We should probably gate keep discussion to try keep the standards high in threads where it makes sense. But from what ive seen its already pretty good and conversation feels very human. If we got a influx from reddit id want them to adapt to lemmy culture and not come here and be redditors.

[–] Fleur_@aussie.zone 5 points 5 days ago (1 children)

Lemmy must become the free pornography capital of the internet

[–] bluecat_OwO@lemmy.world 3 points 4 days ago

i dont think the lemmy servers would be able to hold for that long

[–] hansolo@lemmy.today 15 points 6 days ago

Ooooh, no thank you.

Have you seen that place? Gives me the icks.

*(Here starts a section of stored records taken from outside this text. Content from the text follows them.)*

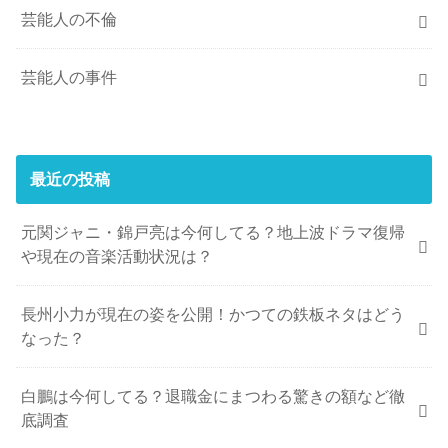
芸能人の不倫
芸能人の事件
最近の投稿
元関ジャニ・錦戸亮は今何してる？地上波ドラマ復帰
や現在の音楽活動状況は？
長州小力が現在の姿を公開！かつての鉄板ネタはどう
なった？
白鵬は今何してる？退職金にまつわる驚きの額など徹
底調査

[–] mo_lave@reddthat.com 14 points 6 days ago

I would rather not. Lemmy is not Reddit.

Keep the light alive as Reddit further enshittifies

[–] TheGuyTM3@lemmy.ml 11 points 6 days ago* (last edited 6 days ago) (1 children)

I understand the motive, I too am on some niche communities that sometimes didn't have posts for months. For that i use reddit (but the old interface). Now let's see your question.

No, we can't make lemmy as popular as reddit, but we can turn lemmy into a reddit twin, and make it popular, by pushing only one instance like .world.

The social media that popularised fediverse the most was mastodon, and yet it's because they pushed mastodon.social as the default, making a large part of the userbase think that mastodon is only mastodon.social.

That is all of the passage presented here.